It will feed 300Megawatts into the national grid via a 400km high-voltage transmission line that will be concurrently built by the Kenya Electricity Transmission Company
When Willem Dolleman first begun fishing and camping around Lake Turkana in the early 1980s, he was struck by the powerful winds blowing in the area. Not only would they blow his boat away from the shore, but they would literally uproot his tent on the bank of the lake forcing him to sleep in his car.
Willem, a Dutchman, was used to winds. Holland has utilized wind energy for centuries and the powerful Lake Turkana winds made Willem wonder if power could be generated from them. The only problem was, no one was interested in wind power. Oil was cheap and the sheer effort and resources needed to begin to exploit wind power in such a remote region for transmission to the national grid was just not worth it. Fast forward to almost three decades later and the tide or wind if you will, has certainly broken in Willem’s favour.

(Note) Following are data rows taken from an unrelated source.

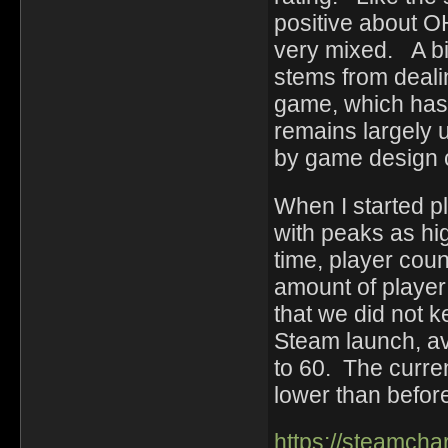
positive about 
very mixed. A bi
stems from deali
game, which has
remains largely 
by game design 
When I started p
with peaks as hi
time, player coun
amount of player a
that we did not 
Steam launch, av
to 60. The curren
lower than before
https://steamch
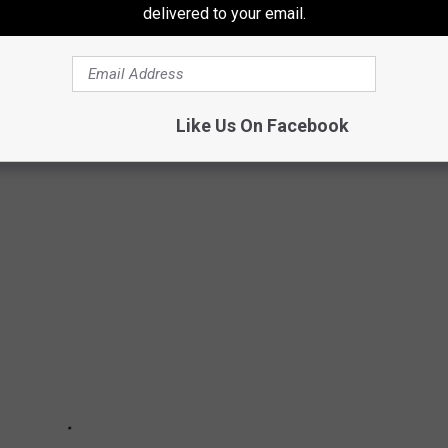
delivered to your email.
e app
Like Us On Facebook
 DEADLIEST ANIMALS IN THE WORLD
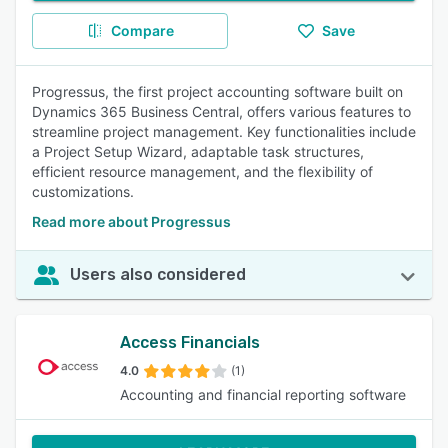
Compare
Save
Progressus, the first project accounting software built on
Dynamics 365 Business Central, offers various features to
streamline project management. Key functionalities include
a Project Setup Wizard, adaptable task structures,
efficient resource management, and the flexibility of
customizations.
Read more about Progressus
Users also considered
Access Financials
4.0
(1)
Accounting and financial reporting software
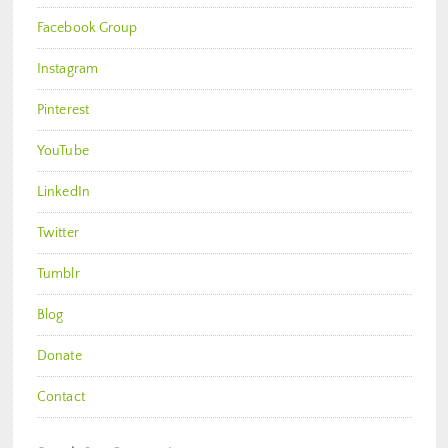
Facebook Group
Instagram
Pinterest
YouTube
LinkedIn
Twitter
Tumblr
Blog
Donate
Contact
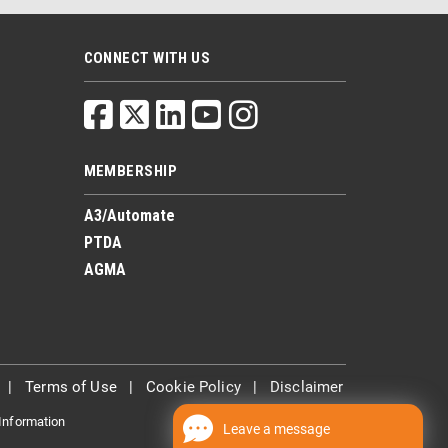
CONNECT WITH US
MEMBERSHIP
A3/Automate
PTDA
AGMA
|
Terms of Use
|
Cookie Policy
|
Disclaimer
 Information
Leave a message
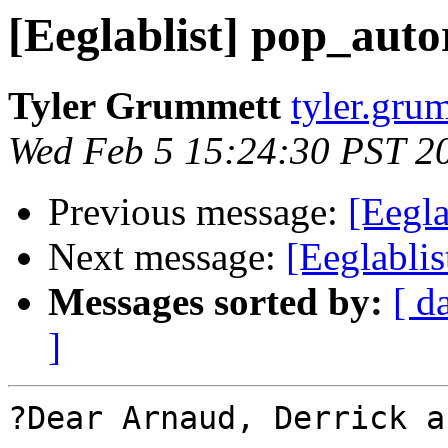
[Eeglablist] pop_auto
Tyler Grummett
tyler.grum
Wed Feb 5 15:24:30 PST 2
Previous message:
[Eegla
Next message:
[Eeglablis
Messages sorted by:
[ d
]
?Dear Arnaud, Derrick a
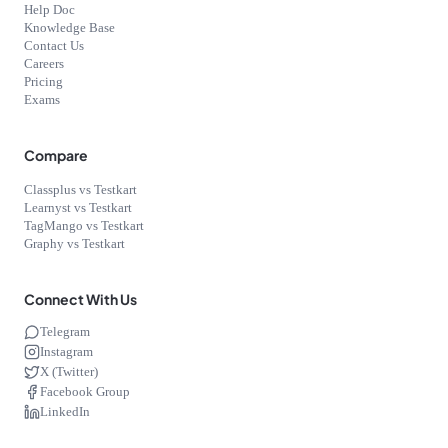
Help Doc
Knowledge Base
Contact Us
Careers
Pricing
Exams
Compare
Classplus vs Testkart
Learnyst vs Testkart
TagMango vs Testkart
Graphy vs Testkart
Connect With Us
Telegram
Instagram
X (Twitter)
Facebook Group
LinkedIn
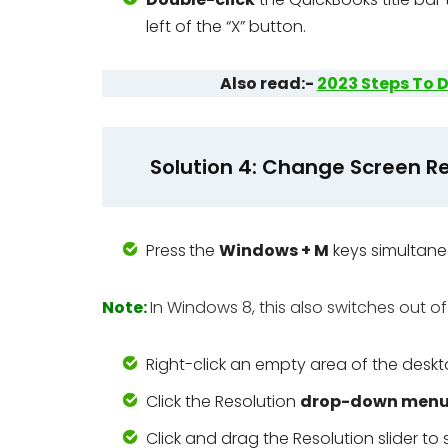
left of the “X” button.
Also read:-
2023 Steps To D
Solution 4: Change Screen Re
Press
the
Windows + M
keys simultane
Note:
In Windows 8, this also switches out of
Right-click an empty area of the desk
Click the Resolution
drop-down men
Click and drag the Resolution slider to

The price of oil is at near all time highs, the Kenya energy sector has undergone review with a state corporation Ketraco formed to solely build electricity transmission lines, global warming has made renewable energy all the rage, drawing funding from multi-lateral lenders and sovereign governments, and the wind in Lake Turkana, still blows at more than 10 metres per second, the fastest in the world. And Willem Dolleman, his partner Carlo Van Wageningen and others are finally about to put up the largest wind farm in the world in the L. Turkana area promising to generate 300Megawatts for the national grid.

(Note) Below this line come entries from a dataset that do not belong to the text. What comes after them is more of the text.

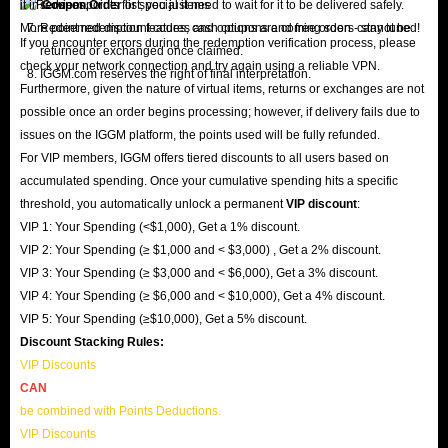
it in
services.
Coupon Order
list; you just need to wait for it to be delivered safely.
More point redemption features and options are coming soon - stay tuned!
Redeemed discount codes, cash coupons and free orders cannot be
If you encounter errors during the redemption verification process, please
returned or exchanged once claimed.
check your network connection and try again using a reliable VPN.
IGGM.com reserves the right of final interpretation.
Furthermore, given the nature of virtual items, returns or exchanges are not
possible once an order begins processing; however, if delivery fails due to
issues on the IGGM platform, the points used will be fully refunded.
For VIP members, IGGM offers tiered discounts to all users based on
accumulated spending. Once your cumulative spending hits a specific
threshold, you automatically unlock a permanent
VIP discount
:
VIP 1: Your Spending (<$1,000), Get a 1% discount.
VIP 2: Your Spending (≥ $1,000 and < $3,000) , Get a 2% discount.
VIP 3: Your Spending (≥ $3,000 and < $6,000), Get a 3% discount.
VIP 4: Your Spending (≥ $6,000 and < $10,000), Get a 4% discount.
VIP 5: Your Spending (≥$10,000), Get a 5% discount.
Discount Stacking Rules:
VIP Discounts
CAN
be combined with Points Deductions.
VIP Discounts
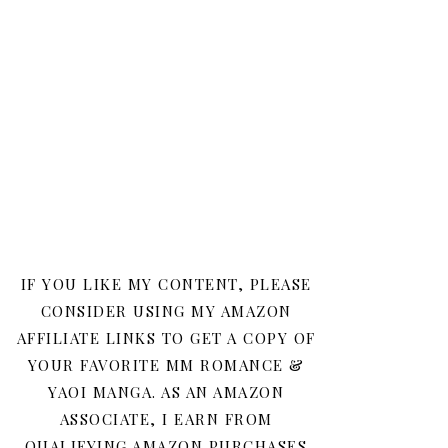
IF YOU LIKE MY CONTENT, PLEASE
CONSIDER USING MY AMAZON
AFFILIATE LINKS TO GET A COPY OF
YOUR FAVORITE MM ROMANCE &
YAOI MANGA. AS AN AMAZON
ASSOCIATE, I EARN FROM
QUALIFYING AMAZON PURCHASES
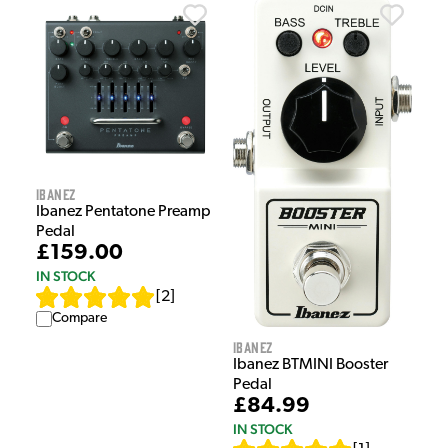
Ibanez
Ibanez Pentatone Preamp
Pedal
£159.00
IN STOCK
[
2
]
Compare
Ibanez
Ibanez BTMINI Booster
Pedal
£84.99
IN STOCK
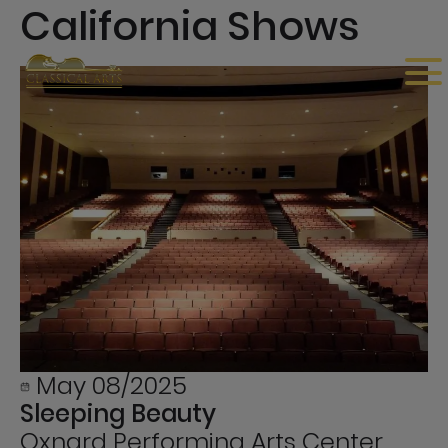
California Shows
May 08/2025
Sleeping Beauty
Oxnard Performing Arts Center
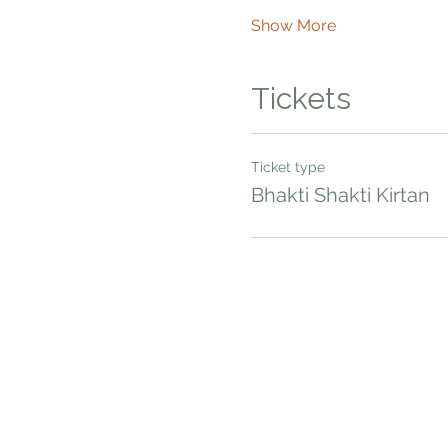
Show More
Tickets
Ticket type
Bhakti Shakti Kirtan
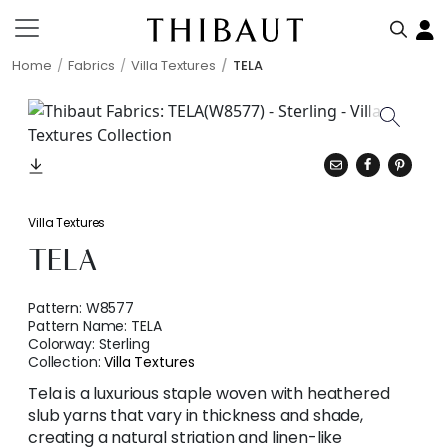
Home
Fabrics
Villa Textures
TELA
Villa Textures
TELA
Pattern:
W8577
Pattern Name:
TELA
Colorway:
Sterling
Collection:
Villa Textures
Tela is a luxurious staple woven with heathered
slub yarns that vary in thickness and shade,
creating a natural striation and linen-like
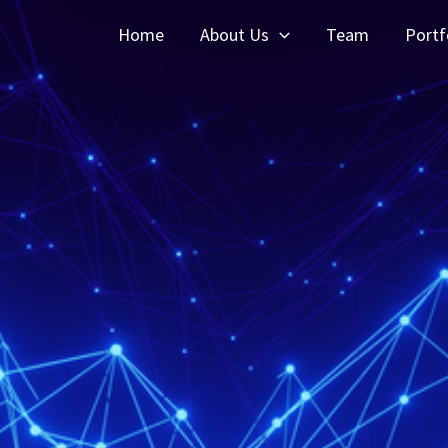
Home
About Us
Team
Portf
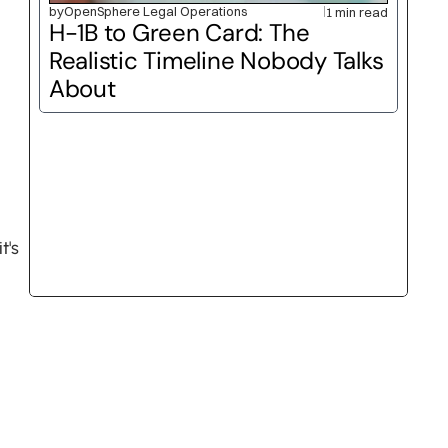
by
OpenSphere Legal Operations
1 min read
H-1B to Green Card: The 
Realistic Timeline Nobody Talks 
About
's 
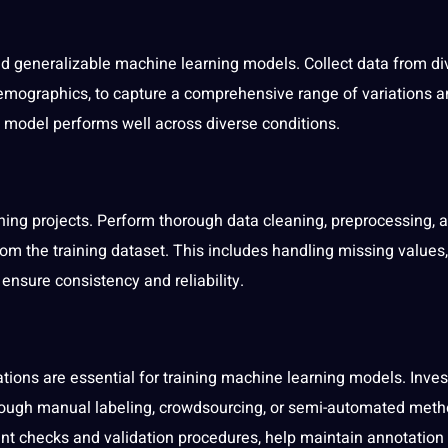
 and generalizable machine learning models. Collect data from di
demographics, to capture a comprehensive range of variations 
e model performs well across diverse conditions.
ning projects. Perform thorough data cleaning, preprocessing, 
from the training dataset. This includes handling missing values,
ensure consistency and reliability.
ations are essential for training machine learning models. Inves
through manual
labeling
, crowdsourcing, or semi-automated meth
ent checks and validation procedures, help maintain
annotation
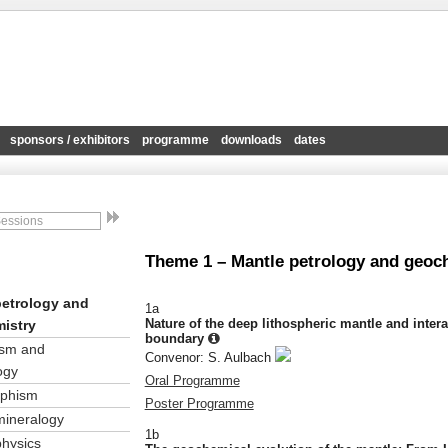
sponsors / exhibitors
programme
downloads
dates
Theme 1 – Mantle petrology and geoc
petrology and
1a
Nature of the deep lithospheric mantle and inter
istry
boundary
sm and
Convenor: S. Aulbach
ogy
Oral Programme
phism
Poster Programme
mineralogy
1b
physics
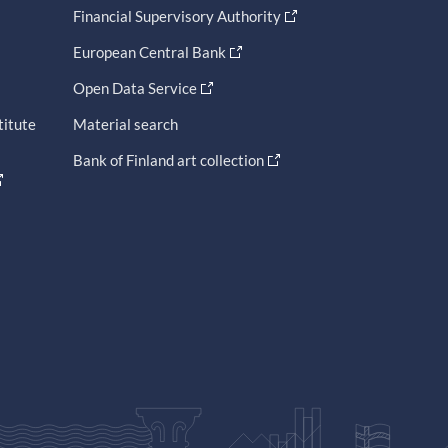
Financial Supervisory Authority
European Central Bank
Open Data Service
titute
Material search
Bank of Finland art collection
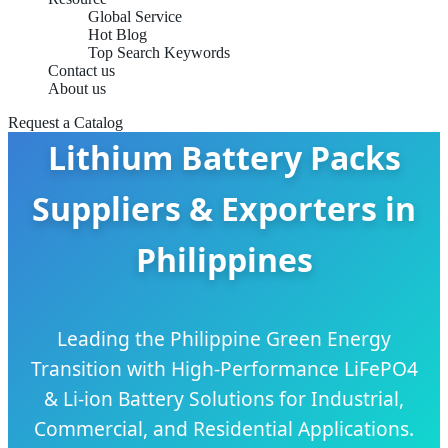
Global Service
Hot Blog
Top Search Keywords
Contact us
About us
Request a Catalog
Lithium Battery Packs
Suppliers & Exporters in
Philippines
Leading the Philippine Green Energy
Transition with High-Performance LiFePO4
& Li-ion Battery Solutions for Industrial,
Commercial, and Residential Applications.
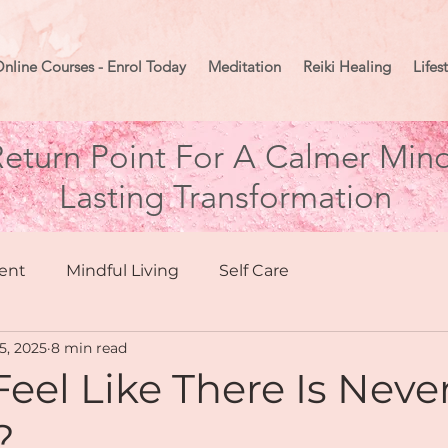
nline Courses - Enrol Today
Meditation
Reiki Healing
Lifes
eturn Point For A Calmer Mind
Lasting Transformation
ent
Mindful Living
Self Care
15, 2025
8 min read
hing
Health & Wellbeing
eel Like There Is Neve
?
Moon Mindset
Goal Setting
Manifesting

Under a group called KP&P, the founding owners of Lake Turkana Wind Power Company, they intend to put up 365 wind turbines over a 24,000 acre area which will be connected to the national grid via a 400Km high-voltage transmission system at Suswa. The wind farm will be the largest in Africa and will establish Kenya as the clear leader in wind generation on the continent.

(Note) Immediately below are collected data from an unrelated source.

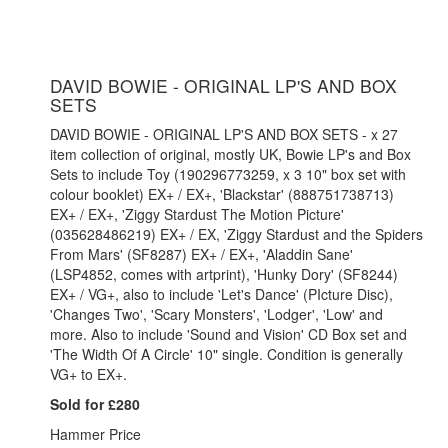
DAVID BOWIE - ORIGINAL LP'S AND BOX
SETS
DAVID BOWIE - ORIGINAL LP'S AND BOX SETS - x 27
item collection of original, mostly UK, Bowie LP's and Box
Sets to include Toy (190296773259, x 3 10" box set with
colour booklet) EX+ / EX+, 'Blackstar' (888751738713)
EX+ / EX+, 'Ziggy Stardust The Motion Picture'
(035628486219) EX+ / EX, 'Ziggy Stardust and the Spiders
From Mars' (SF8287) EX+ / EX+, 'Aladdin Sane'
(LSP4852, comes with artprint), 'Hunky Dory' (SF8244)
EX+ / VG+, also to include 'Let's Dance' (PIcture Disc),
'Changes Two', 'Scary Monsters', 'Lodger', 'Low' and
more. Also to include 'Sound and Vision' CD Box set and
'The Width Of A Circle' 10" single. Condition is generally
VG+ to EX+.
Sold for £280
Hammer Price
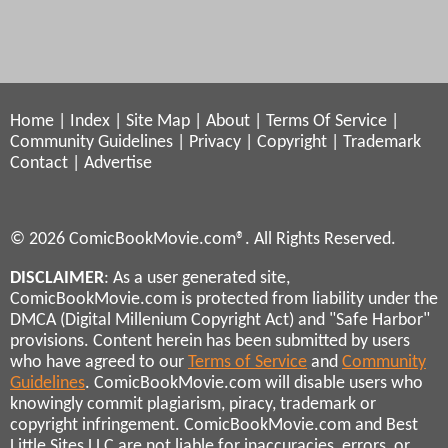
Home
|
Index
|
Site Map
|
About
|
Terms Of Service
|
Community Guidelines
|
Privacy
|
Copyright
|
Trademark
Contact
|
Advertise
© 2026 ComicBookMovie.com®. All Rights Reserved.
DISCLAIMER
: As a user generated site,
ComicBookMovie.com is protected from liability under the
DMCA (Digital Millenium Copyright Act) and "Safe Harbor"
provisions. Content herein has been submitted by users
who have agreed to our
Terms of Service
and
Community
Guidelines
. ComicBookMovie.com will disable users who
knowingly commit plagiarism, piracy, trademark or
copyright infringement. ComicBookMovie.com and Best
Little Sites LLC are not liable for inaccuracies, errors, or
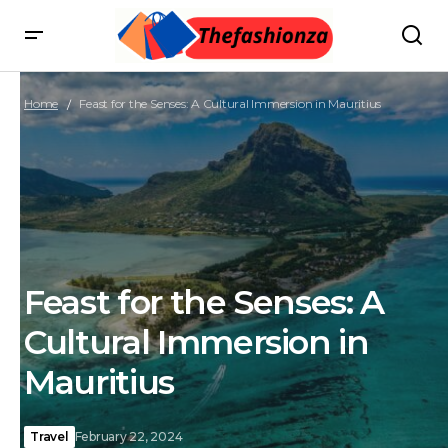
Home
Feast for the Senses: A Cultural Immersion in Mauritius
Feast for the Senses: A
Cultural Immersion in
Mauritius
Travel
February 22, 2024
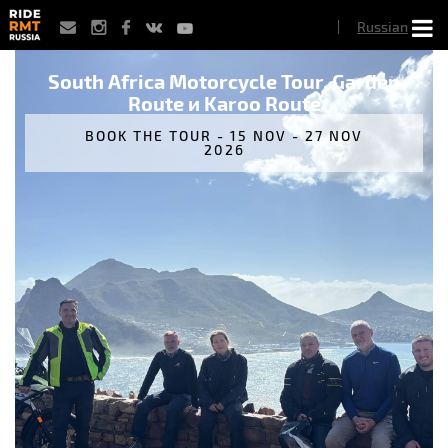
Skip
Russian
to
main
content
South Africa Motorcycle Tour, Garden
Route и Karoo Route
BOOK THE TOUR - 15 NOV - 27 NOV
2026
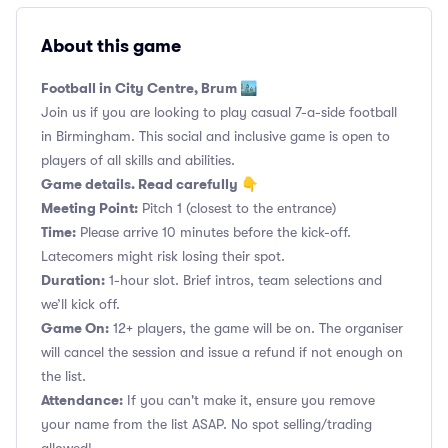
About this game
Football in City Centre, Brum 🏙️
Join us if you are looking to play casual 7-a-side football
in Birmingham. This social and inclusive game is open to
players of all skills and abilities.
Game details. Read carefully 👇
Meeting Point:
Pitch 1 (closest to the entrance)
Time:
Please arrive 10 minutes before the kick-off.
Latecomers might risk losing their spot.
Duration:
1-hour slot. Brief intros, team selections and
we’ll kick off.
Game On:
12+ players, the game will be on. The organiser
will cancel the session and issue a refund if not enough on
the list.
Attendance:
If you can't make it, ensure you remove
your name from the list ASAP. No spot selling/trading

Getting here was not easy. Once oil price started their ascent, interest in renewable energy increased. Dolleman had raised interest in the project amongst his Dutch friends, particularly Harry Wasserman who was involved in wind energy in Holland who advised that they form a group to pursue it.
Investing in 10 wind masts, the friends sought to back their ambitions with hard facts. DEWI, the German Wind Institute was brought in to measure the wind. It found that the L. Turkana/Marsabit area winds averaged 11m/s every month. “These results are among the best DEWI has ever encountered and can be compared to ‘proven reserves’ in the hydrocarbon industry,” the Global Energy Network Institute noted.
Because of two mountain ranges in the area, Mt. Kulal to the North and Mt. Nyiru to the South the already fast winds are further accelerated creating a venturi effect, similar to when you reduce the size of a pipe that water has to go through. Vestas, the wind turbine maker that will supply this project, reportedly can’t put up masts in some areas because the winds speeds would burn up the turbines.
With a proven wind regime the group moved to seek partners for the next phase of the project. – assessing its viability. Around 2004 things were also changing. Oil prices were rising, and combined with global warming, served to increase interest in renewable energy. At the same time in Kenya, an energy multi-sectoral committee had come up with proposals for reforming the energy sector to make it more efficient which would ultimately become the Energy Sessional Paper no. 4 of 2004.
It led to the enactment of the Energy Act of 2006 which established the Energy Regulatory Commission that in turn developed feed-in-tariffs (FITs) that would be crucial for independent power generators like LWTP. “The challenges to do this project became apparent immediately,” Wageningen noted.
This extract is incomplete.